The Different Versions of ASP.NET Core

As I indicated in the previous section, ASP.NET Core is a complete reboot of the Microsoft framework for writing web application software.

But the moniker ASP.NET Core denotes some radically different realities:

  • The version of ASP.NET Core which targets Kestrel. This is the main version that Microsoft is promoting. Kestrel is an open-source asynchronous HTTP server with very good performance characteristic. If you target .NET Core as your runtime, this is the only available option. Kestrel and .NET Core can be deployed to Linux (possibly using nginx or Apache as a reverse proxy). You can also target .NET Standard or .NET 4.7 for Windows. In this flavor of ASP.NET Core, the entire HTTP pipeline has been rewritten from scratch, and you can inject your own middleware, as in any modern web application framework.

  • The version of ASP.NET Core which integrates with the IIS pipeline.
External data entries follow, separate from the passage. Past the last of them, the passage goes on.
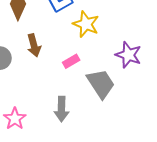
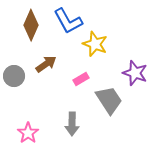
brown arrow: (34, 45) -> (46, 64), turned -110

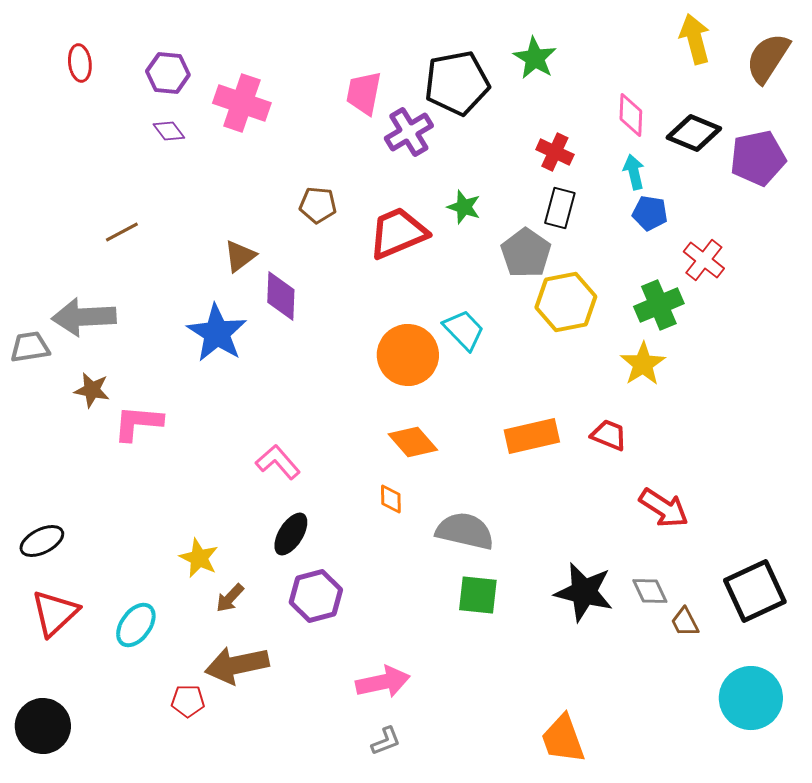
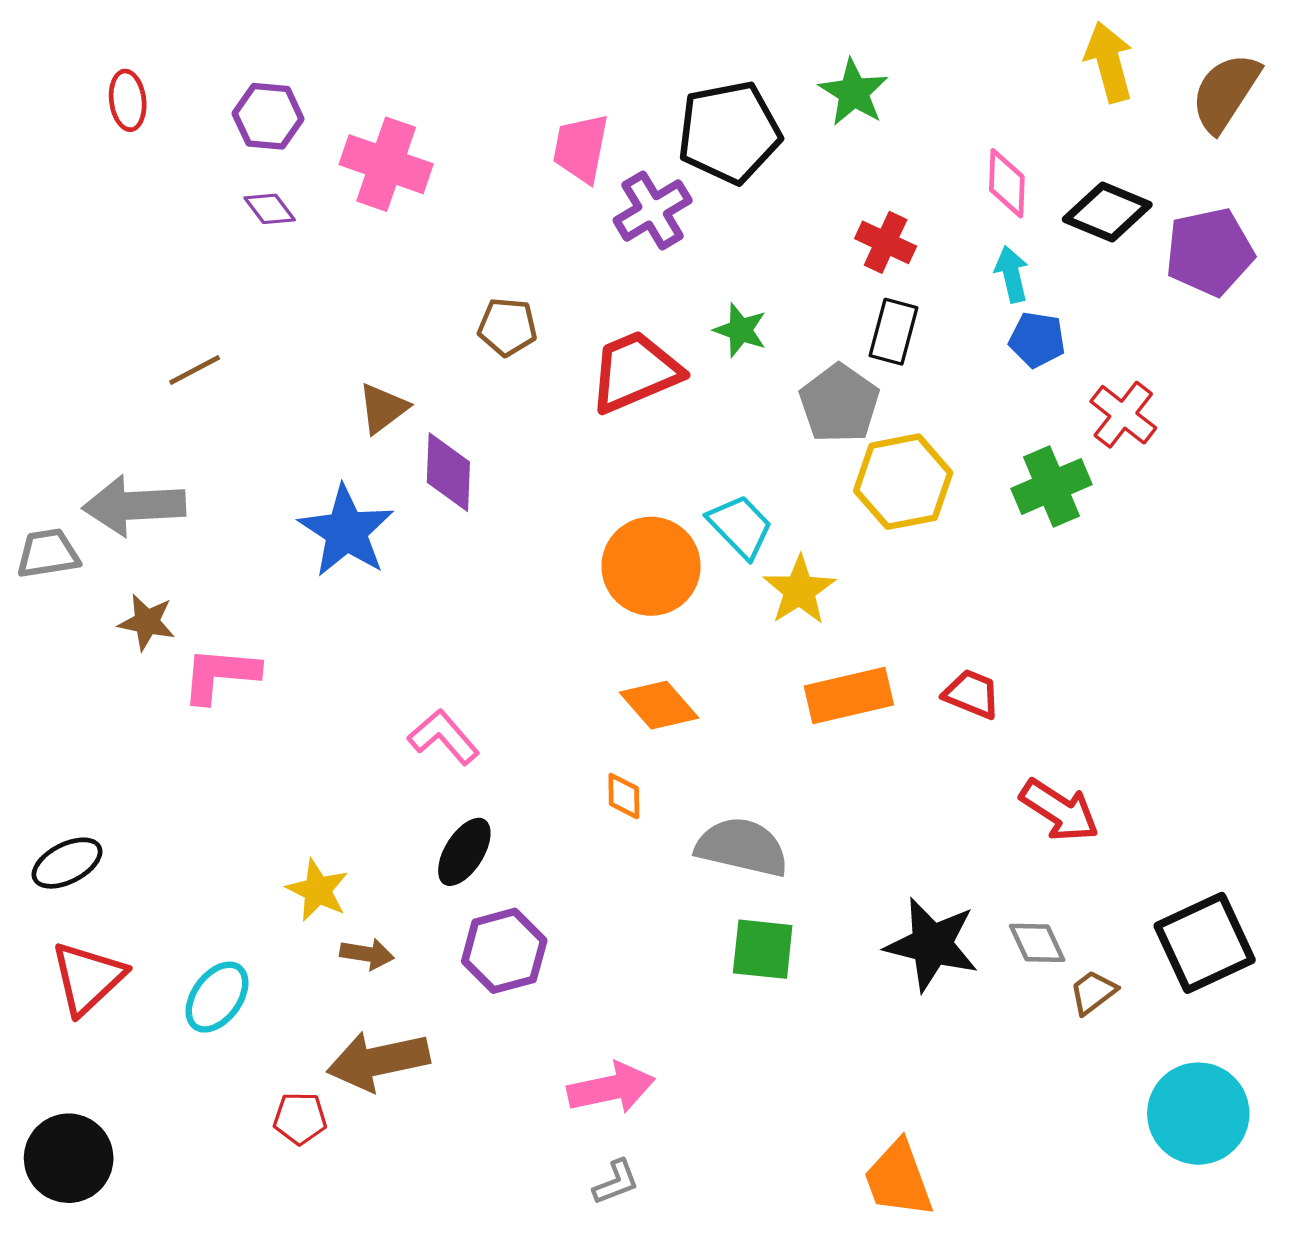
yellow star: (643, 364) -> (799, 590), moved
brown arrow: (230, 598) -> (367, 954), turned -124
brown trapezoid: (685, 622) -> (1093, 992), turned 80

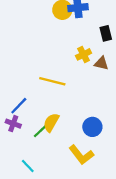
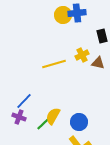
yellow line: (52, 81) -> (54, 64), moved, turned -30
blue circle: (92, 127) -> (79, 122), moved

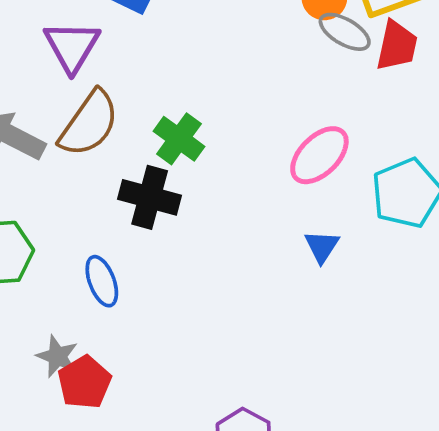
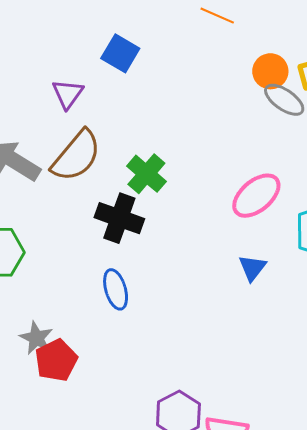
purple triangle: (72, 46) -> (68, 94), size x0.7
blue ellipse: (102, 281) -> (116, 289), moved

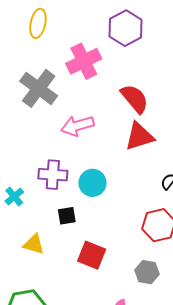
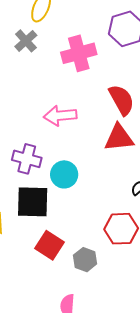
gray cross: (39, 88) -> (26, 41), moved, size x0.6
black square: (67, 216) -> (33, 202), size x1.8
gray hexagon: (147, 272) -> (85, 260), moved

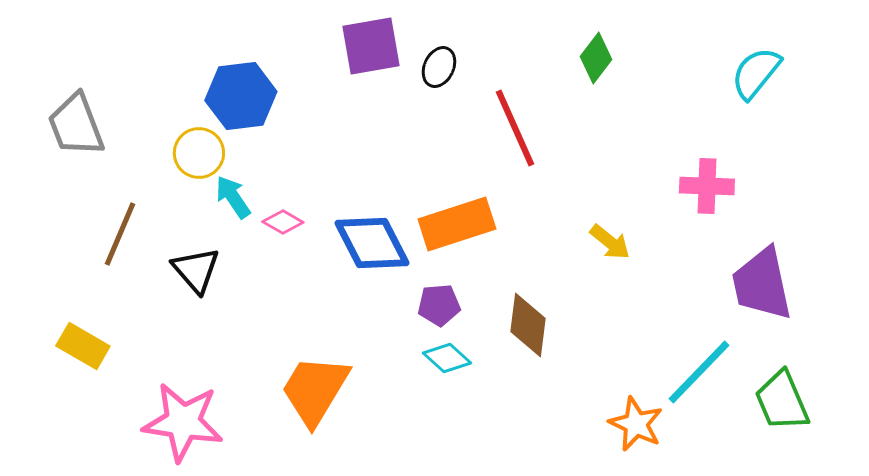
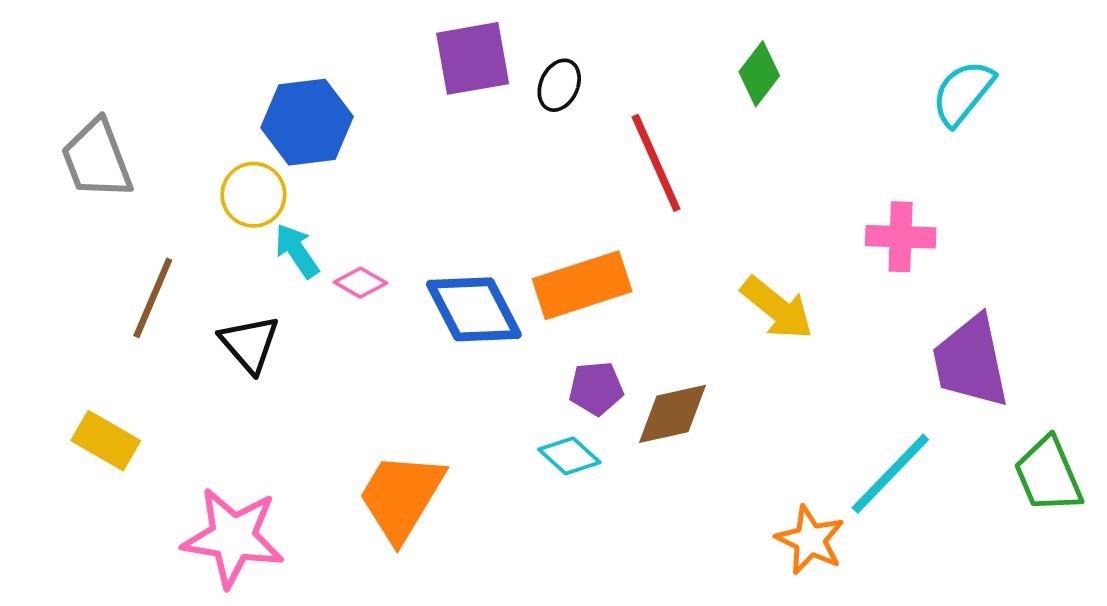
yellow arrow: (610, 242) -> (777, 308), size x1.4
purple pentagon: (439, 305) -> (596, 388), moved
brown diamond: (528, 325) -> (673, 414), turned 70
green trapezoid: (782, 401) -> (1048, 475), moved

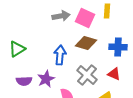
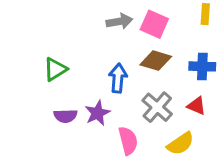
yellow rectangle: (107, 11) -> (205, 14), moved

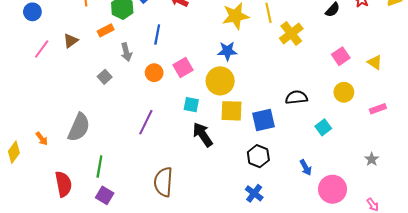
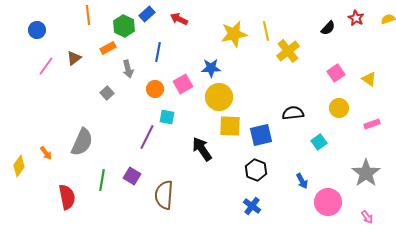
blue star: (227, 51) -> (211, 68), moved
cyan square: (191, 105) -> (167, 117), moved
gray star: (372, 159) -> (366, 173), size x2.0
purple square: (105, 195) -> (132, 176), moved

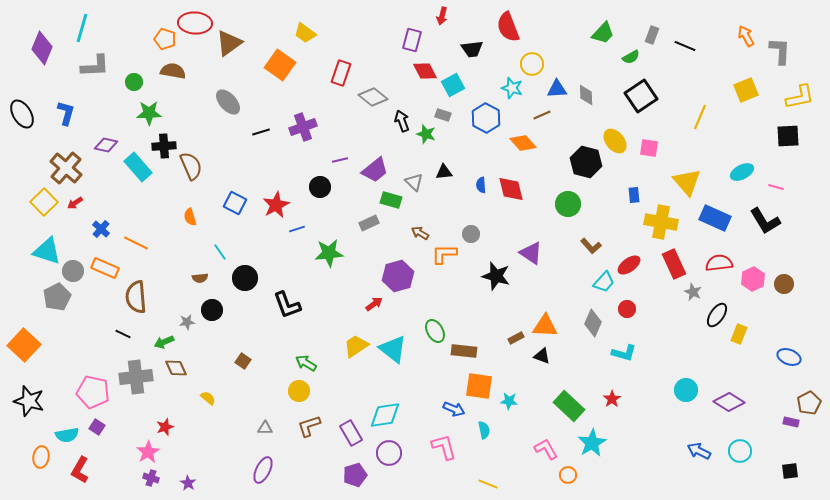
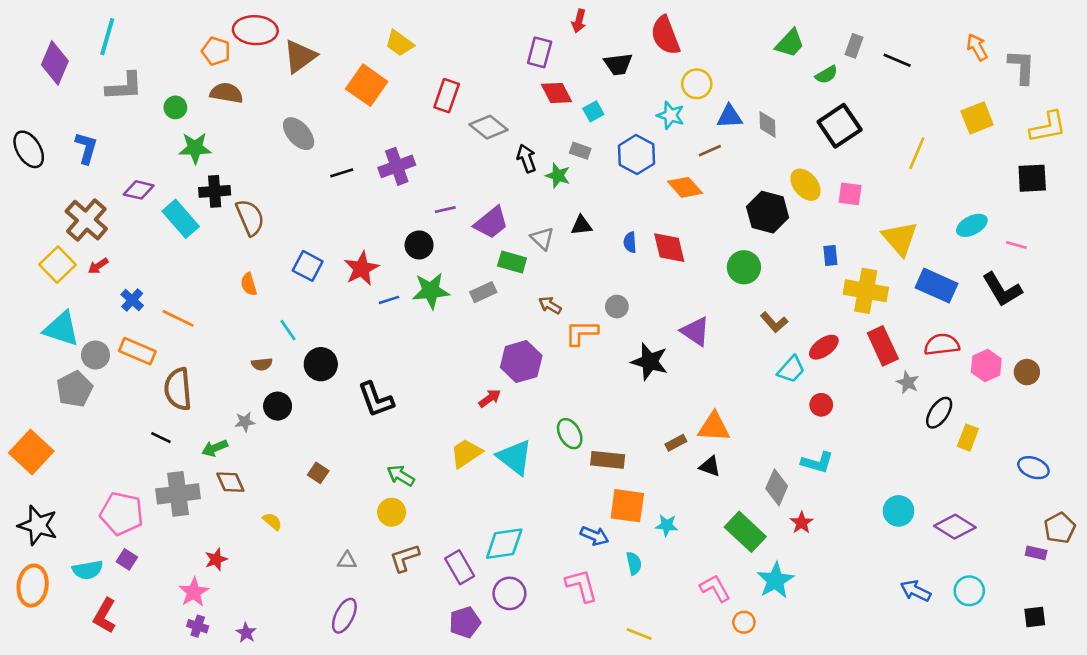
cyan square: (453, 85) -> (593, 111), size x0.7
green star: (329, 253) -> (431, 291), moved
gray diamond: (593, 323) -> (777, 487), moved
orange ellipse: (41, 457) -> (33, 586), moved, size x1.4

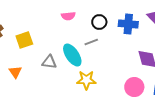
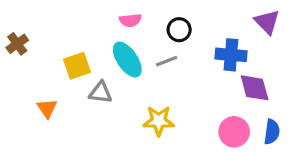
blue cross: (128, 24) -> (231, 55), moved
yellow square: (24, 40) -> (77, 66), moved
cyan ellipse: (72, 55) -> (127, 60), moved

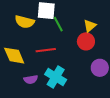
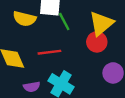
yellow triangle: (90, 26) -> (101, 23), size x1.6

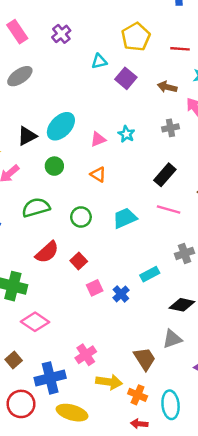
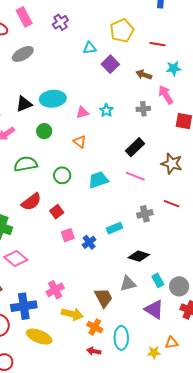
cyan ellipse: (61, 126) -> (53, 99), turned 35

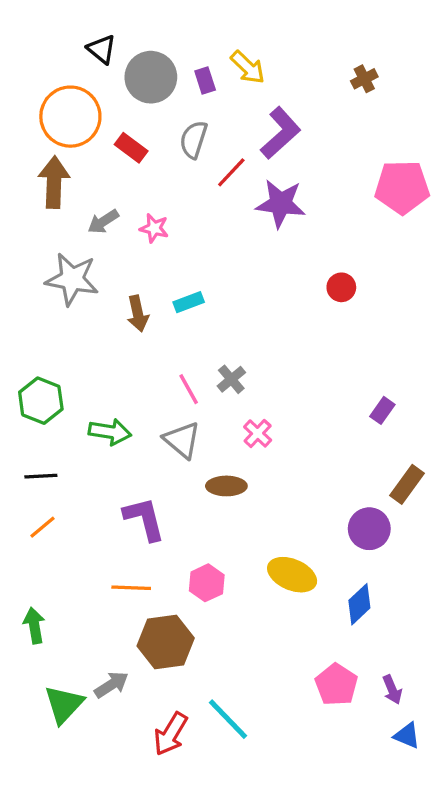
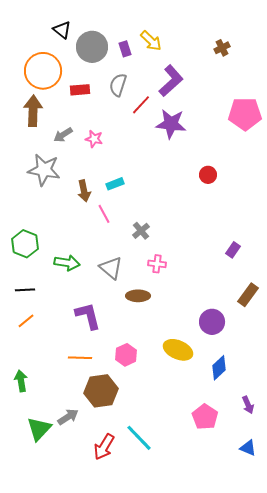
red rectangle: (131, 148) -> (80, 90), turned -42
pink line: (189, 389) -> (104, 214), moved
pink cross: (258, 433) -> (157, 264), turned -36
purple circle: (369, 529) -> (212, 322), moved
purple arrow: (392, 690) -> (248, 405), moved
This flavor of ASP.NET Core integrates with the classic IIS pipeline introduced for ASP.NET and it relies on the System.Web classes and their global variables. If you adopt this flavor of ASP.NET Core you have to target .NET 4.7 and run the web application on IIS on a Windows Server. In addition some features, such as writing your own custom middleware, are not available. The advantage of this flavor of ASP.NET Core, is that it can be viewed as an incremental update from the old ASP.NET MVC and ASP.NET Web API frameworks. Unless you have some existing ASP.NET code, you should probably stay away from this configuration for new projects.

  • Finally you can use ASP.NET Core with Kestrel inside IIS. So this is the option where you are essentially using IIS as a reverse proxy for the Kestrel server. In this version you sort of get the best of both worlds: your Windows centric IT team can continue managing IIS sites as before, and you get all the features and performance improvements available to the Kestrel stack. This is achieved by installing a custom IIS module provided by Microsoft, which is called the ASP.NET Core Module. This is the recommended way to deploy ASP.NET Core on Windows servers. On Linux Microsoft recommends using nginx or Apache in similar reverse proxy configurations.

Conclusion

.NET Core and ASP.NET Core are very compelling open source technologies promoted by Microsoft. The frameworks, libraries, compilers and runtime are published on Github. You can use Visual Studio Code, another open-source piece of software to write C# code and deploy it to Linux, possibly via docker containers.

But make no mistake, Microsoft still has ways to make money:

  • Microsoft sells access to Azure, their own cloud computing platform which competes with the likes of AWS and Google Cloud. Naturally Azure integrates very well with ASP.NET Core.

  • Microsoft also sells Visual Studio 2017, which unlike Visual Studio Code is closed source software. Although it may be used for free under some circumstances, for most commercial settings you will have to pay a subscription to use it.

  • Microsoft is also strongly pushing SQL Server, their closed source relational database server. It has better integration than any other SQL databases with the .NET Core stack. Traditionally SQL Server used to run on Windows Servers only, but since the last release of SQL Server 2017 last October, the software can now be deployed to Linux servers as well.